If we had a table with the columns Month, is1998, and is1997, it would be a simple matter to produce the grouped result. We would add up all the ones and zeros in each column to come up with a total number of rows. Here's the query we would write:
/* query we would write if we could */ select Month, sum(is1998) as 'Orders 1998', sum(is1997) as 'Orders 1997' from Orders where OrderDate >= '1/1/97'and OrderDate < '1/1/99' group by MonthNumber, Month with rollup having MonthNumber is null or MonthName is not null
You should add the date condition to avoid working with rows that are outside the range of either year column. That will save processing time.
To get the overall totals, I've added the ROLLUP operator. Make certain to group first by the month number rather than the month name so that the data is sorted chronologically, not alphabetically. (You learned about that problem earlier today.) I've added the HAVING clause to suppress rows created by the extra grouping level.
Unfortunately, we don't have those columns in our table, but we already have expressions for them. Just write the same query, but substitute the expressions from the preceding code. Listing 4.10 has the integrated code.
The result set displays the month with the orders for each of the years:
Month Orders 1998 Orders 1997 ------------------------------ ----------- ----------- January 55 33 February 54 29 March 73 30 April 74 31 May 14 32 June 0 30 July 0 33 August 0 33 September 0 37 October 0 38 November 0 34 December 0 48 NULL 270 408
Now we need to perform the year-to-year comparison. We'll limit the query to the first five months of the year (there's no data after May for 1998). To do that, use a WHERE clause.
We can calculate the percent change with this expression:
100 * Orders 1998 / Orders 1997 - 100 as 'Percent Change'
Again, it's just a matter of substituting the expressions we already have for Orders 1998 and Orders 1998 into this formula and adding it to the select list as shown in Listing 4.11.
In this code, it's worth noting that all the numbers in the percentage calculation have been converted to the float data type by adding a decimal point (1., 0., 100.). Otherwise, the percentage would be calculated by using integer arithmetic and would be incredibly inaccurate.

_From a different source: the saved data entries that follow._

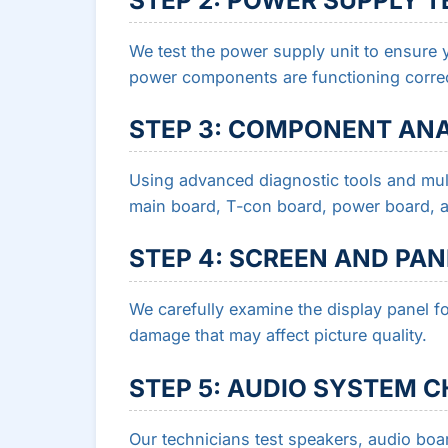
We test the power supply unit to ensure y
power components are functioning correc
STEP 3: COMPONENT ANA
Using advanced diagnostic tools and mult
main board, T-con board, power board, and
STEP 4: SCREEN AND PA
We carefully examine the display panel fo
damage that may affect picture quality.
STEP 5: AUDIO SYSTEM 
Our technicians test speakers, audio b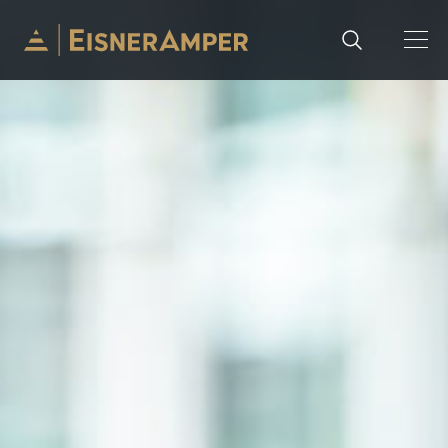
Skip to content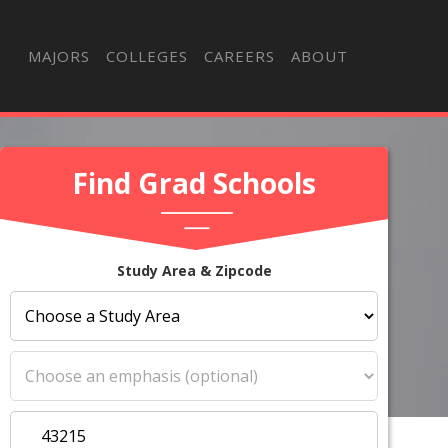
MAJORS
COLLEGES
CAREERS
ABOUT
Find Grad Schools
Study Area & Zipcode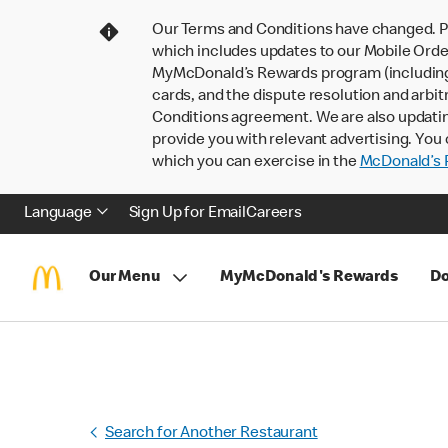
Our Terms and Conditions have changed. P
which includes updates to our Mobile Order
MyMcDonald’s Rewards program (including pa
cards, and the dispute resolution and arbit
Conditions agreement. We are also updati
provide you with relevant advertising. You 
which you can exercise in the
McDonald’s P
Language
Sign Up for Email
Careers
Our Menu
MyMcDonald's Rewards
Do
Search for Another Restaurant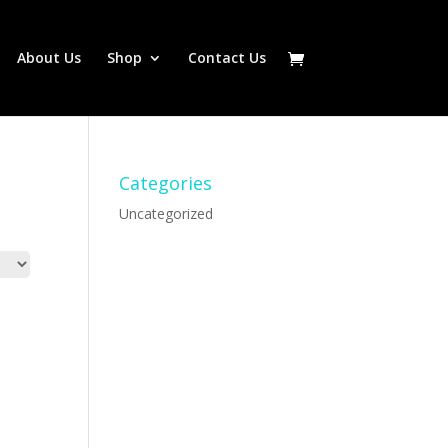
About Us
Shop
Contact Us
Categories
Uncategorized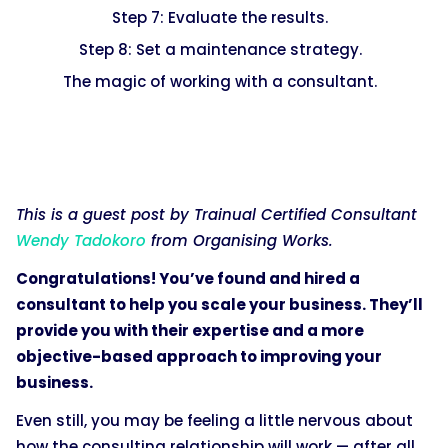
Step 7: Evaluate the results.
Step 8: Set a maintenance strategy.
The magic of working with a consultant.
This is a guest post by Trainual Certified Consultant
Wendy Tadokoro
from Organising Works.
Congratulations! You’ve found and hired a
consultant to help you scale your business. They’ll
provide you with their expertise and a more
objective-based approach to improving your
business.
Even still, you may be feeling a little nervous about
how the consulting relationship will work — after all,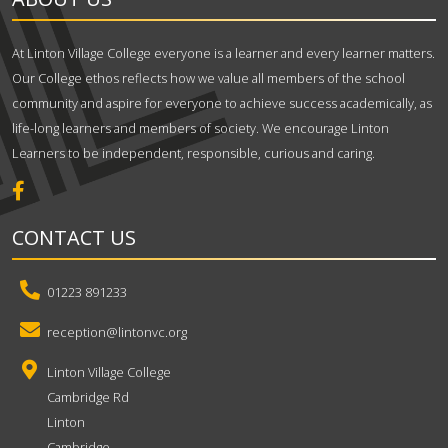
At Linton Village College everyone is a learner and every learner matters.
Our College ethos reflects how we value all members of the school
community and aspire for everyone to achieve success academically, as
life-long learners and members of society. We encourage Linton
Learners to be independent, responsible, curious and caring.
CONTACT US
01223 891233
reception@lintonvc.org
Linton Village College
Cambridge Rd
Linton
Cambridge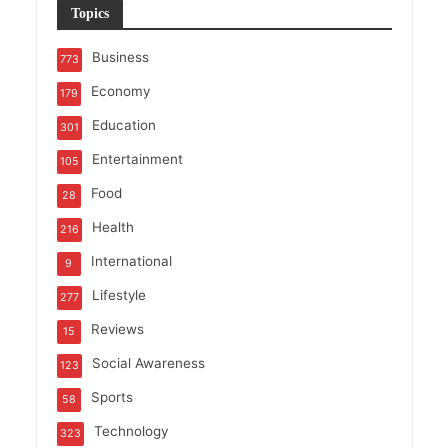
Topics
Business
773
Economy
179
Education
301
Entertainment
105
Food
28
Health
216
International
9
Lifestyle
277
Reviews
15
Social Awareness
123
Sports
58
Technology
323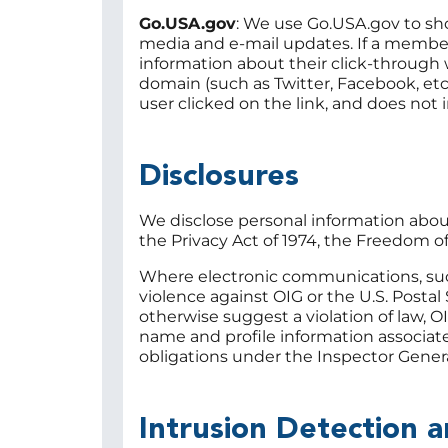
Go.USA.gov
: We use Go.USA.gov to sho
media and e-mail updates. If a member 
information about their click-through w
domain (such as Twitter, Facebook, etc
user clicked on the link, and does not
Disclosures
We disclose personal information abou
the Privacy Act of 1974, the Freedom o
Where electronic communications, such 
violence against OIG or the U.S. Postal 
otherwise suggest a violation of law, O
name and profile information associate
obligations under the Inspector Genera
Intrusion Detection 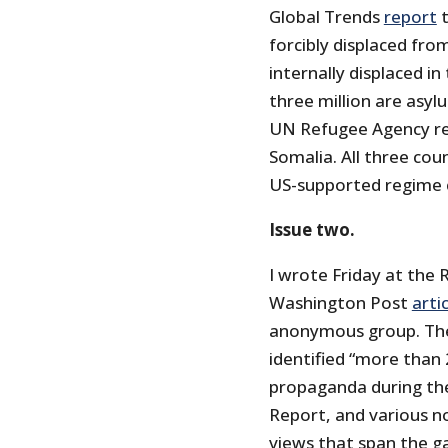
Global Trends
report
t
forcibly displaced fro
internally displaced in
three million are asyl
UN Refugee Agency rel
Somalia. All three co
US-supported regime 
Issue two.
I wrote Friday at the 
Washington Post
arti
anonymous group. The
identified “more than 
propaganda during the
Report, and various n
views that span the ga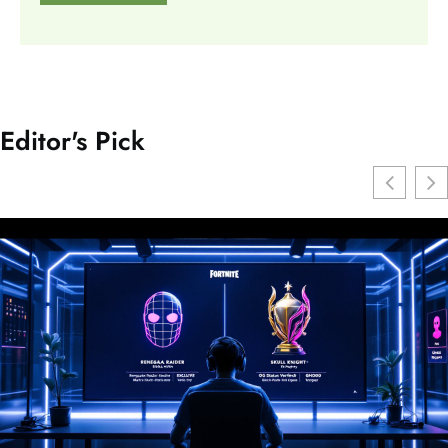
Editor's Pick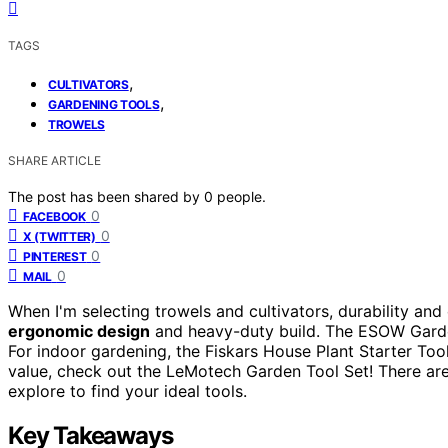
TAGS
,
CULTIVATORS
,
GARDENING TOOLS
TROWELS
SHARE ARTICLE
The post has been shared by
0
people.
0
FACEBOOK
0
X (TWITTER)
0
PINTEREST
0
MAIL
When I'm selecting trowels and cultivators, durability and 
ergonomic design
and heavy-duty build. The ESOW Garden
For indoor gardening, the Fiskars House Plant Starter Too
value, check out the LeMotech Garden Tool Set! There are
explore to find your ideal tools.
Key Takeaways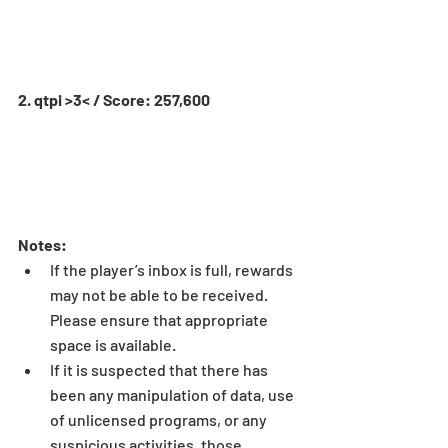
2. qtpi >3< / Score: 257,600
Notes:
If the player’s inbox is full, rewards 
may not be able to be received. 
Please ensure that appropriate 
space is available.  
If it is suspected that there has 
been any manipulation of data, use 
of unlicensed programs, or any 
suspicious activities, those 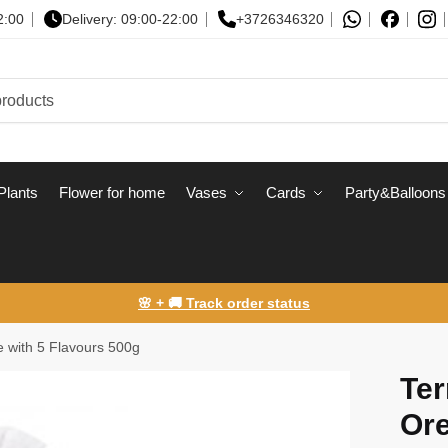
2:00
Delivery: 09:00-22:00
+3726346320
Plants
Flower for home
Vases
Сards
Party&Balloons
🌸 + 🚚 Track order status
te with 5 Flavours 500g
Ter
Ore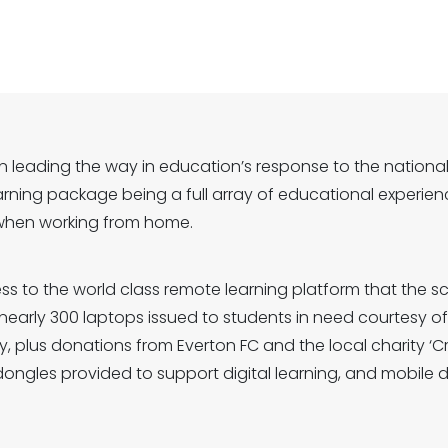
 leading the way in education’s response to the nationa
arning package being a full array of educational experienc
when working from home.
ss to the world class remote learning platform that the sc
th nearly 300 laptops issued to students in need courtesy
y, plus donations from Everton FC and the local charity ‘C
dongles provided to support digital learning, and mobile 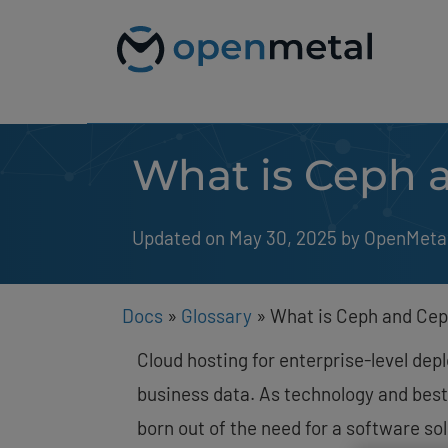
Please
Skip
note:
to
This
content
website
includes
an
accessibility
system.
What is Ceph 
Press
Control-
F11
to
Updated on May 30, 2025
by 
OpenMeta
adjust
the
website
to
people
Docs
»
Glossary
»
What is Ceph and Cep
with
visual
Cloud hosting for enterprise-level de
disabilities
who
business data. As technology and best
are
born out of the need for a software so
using
a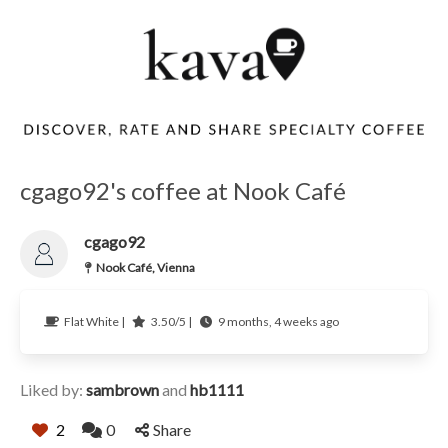
cgago92's coffee at Nook Café
cgago92
Nook Café, Vienna
Flat White |
3.50/5 |
9 months, 4 weeks ago
Liked by:
sambrown
and
hb1111
2
0
Share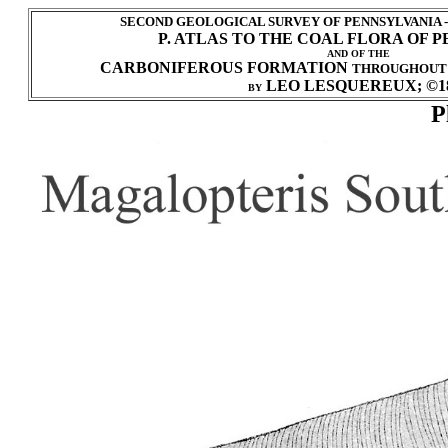
SECOND GEOLOGICAL SURVEY OF PENNSYLVANIA 
P. ATLAS TO THE COAL FLORA OF 
AND OF THE
CARBONIFEROUS FORMATION
THROUGHOUT
LEO LESQUEREUX; ©1
BY
P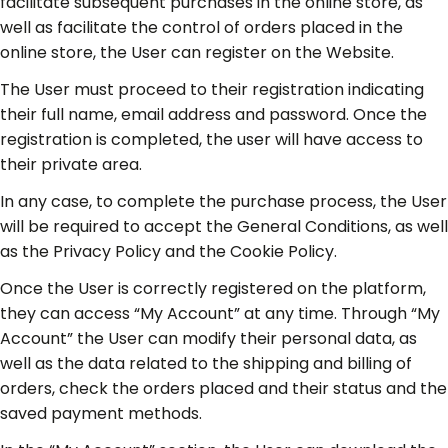
facilitate subsequent purchases in the online store, as
well as facilitate the control of orders placed in the
online store, the User can register on the Website.
The User must proceed to their registration indicating
their full name, email address and password. Once the
registration is completed, the user will have access to
their private area.
In any case, to complete the purchase process, the User
will be required to accept the General Conditions, as well
as the Privacy Policy and the Cookie Policy.
Once the User is correctly registered on the platform,
they can access “My Account” at any time. Through “My
Account” the User can modify their personal data, as
well as the data related to the shipping and billing of
orders, check the orders placed and their status and the
saved payment methods.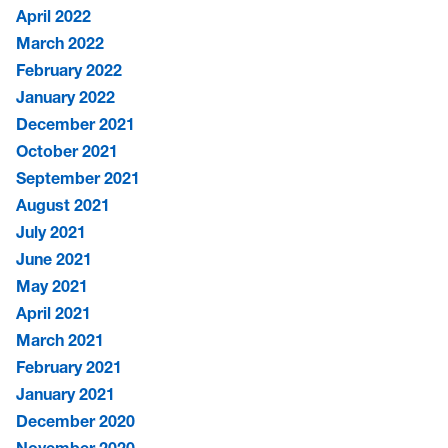
April 2022
March 2022
February 2022
January 2022
December 2021
October 2021
September 2021
August 2021
July 2021
June 2021
May 2021
April 2021
March 2021
February 2021
January 2021
December 2020
November 2020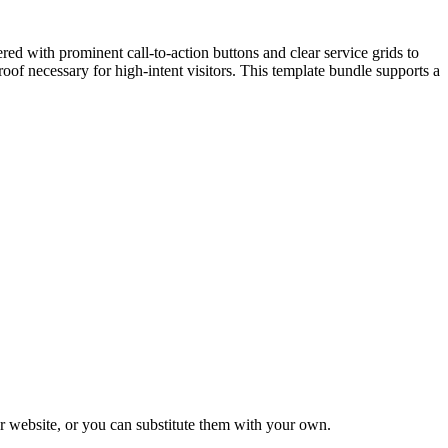
eered with prominent call-to-action buttons and clear service grids to
proof necessary for high-intent visitors. This template bundle supports a
 website, or you can substitute them with your own.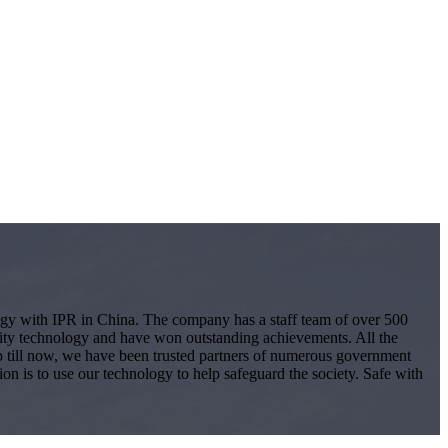
logy with IPR in China. The company has a staff team of over 500
ity technology and have won outstanding achievements. All the
 Up till now, we have been trusted partners of numerous government
ion is to use our technology to help safeguard the society. Safe with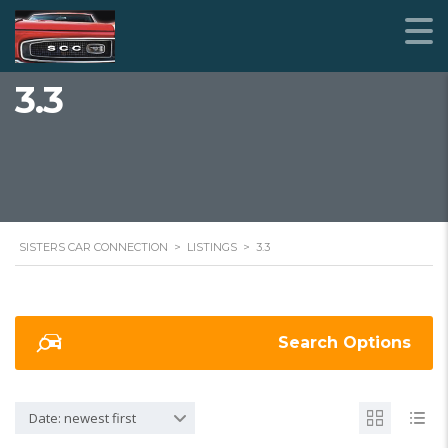
3.3
SISTERS CAR CONNECTION
>
LISTINGS
>
3.3
Search Options
Date: newest first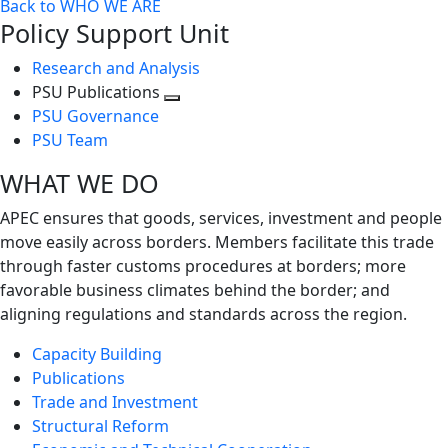
Back to WHO WE ARE
Policy Support Unit
Research and Analysis
PSU Publications
Toggle
PSU Governance
next
PSU Team
level
WHAT WE DO
APEC ensures that goods, services, investment and people
move easily across borders. Members facilitate this trade
through faster customs procedures at borders; more
favorable business climates behind the border; and
aligning regulations and standards across the region.
Capacity Building
Publications
Trade and Investment
Structural Reform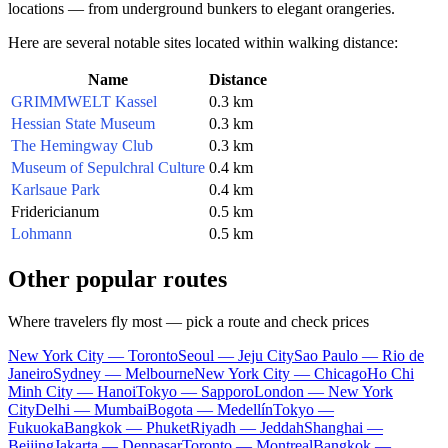
locations — from underground bunkers to elegant orangeries.
Here are several notable sites located within walking distance:
Name
Distance
GRIMMWELT Kassel
0.3 km
Hessian State Museum
0.3 km
The Hemingway Club
0.3 km
Museum of Sepulchral Culture
0.4 km
Karlsaue Park
0.4 km
Fridericianum
0.5 km
Lohmann
0.5 km
Other popular routes
Where travelers fly most — pick a route and check prices
New York City — Toronto
Seoul — Jeju City
Sao Paulo — Rio de
Janeiro
Sydney — Melbourne
New York City — Chicago
Ho Chi
Minh City — Hanoi
Tokyo — Sapporo
London — New York
City
Delhi — Mumbai
Bogota — Medellín
Tokyo —
Fukuoka
Bangkok — Phuket
Riyadh — Jeddah
Shanghai —
Beijing
Jakarta — Denpasar
Toronto — Montreal
Bangkok —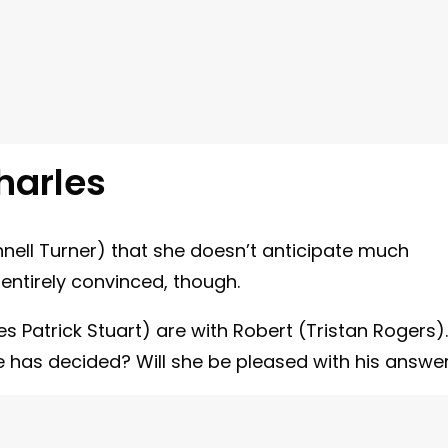
harles
nnell Turner) that she doesn’t anticipate much
entirely convinced, though.
s Patrick Stuart) are with Robert (Tristan Rogers).
e has decided? Will she be pleased with his answe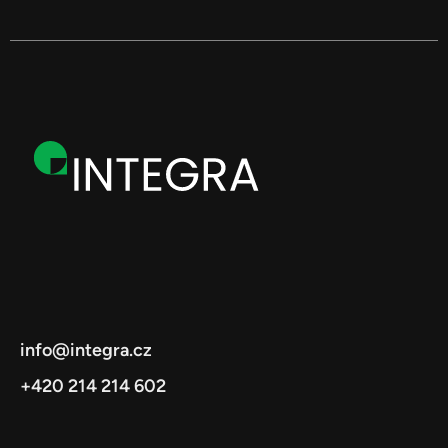
info@integra.cz
+420 214 214 602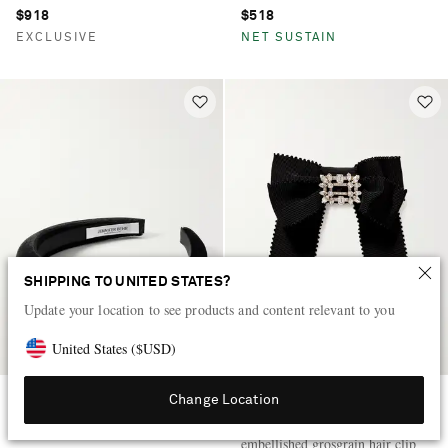
$918
$518
EXCLUSIVE
NET SUSTAIN
SHIPPING TO UNITED STATES?
Update your location to see products and content relevant to you
United States
(
$
USD
)
Change Location
JENNIFER BEHR
ROGER VIVIER
Tori velvet headband
Broche Vivier crystal-
embellished grosgrain hair clip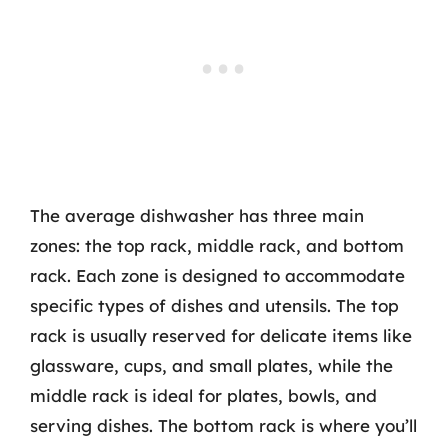
The average dishwasher has three main
zones: the top rack, middle rack, and bottom
rack. Each zone is designed to accommodate
specific types of dishes and utensils. The top
rack is usually reserved for delicate items like
glassware, cups, and small plates, while the
middle rack is ideal for plates, bowls, and
serving dishes. The bottom rack is where you’ll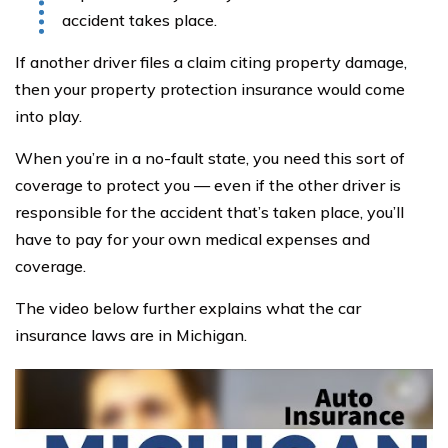
accident takes place.
If another driver files a claim citing property damage,
then your property protection insurance would come
into play.
When you’re in a no-fault state, you need this sort of
coverage to protect you — even if the other driver is
responsible for the accident that’s taken place, you’ll
have to pay for your own medical expenses and
coverage.
The video below further explains what the car
insurance laws are in Michigan.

We will come back to this code again later in the book. This query and queries like it are very common requirements of SQL programmers. Tomorrow, after you have learned to join tables, you will be asked to produce a similar analysis of the total dollar activity for the company.
Later in the book, you will learn to use a number of methods that will simplify queries like this one. User-defined functions and computed columns will enable users to invoke the detailed CASE logic more simply. Views will enable you to predefine whole queries to access similar data more easily. Stored procedures will enable you to execute a query like this one by name.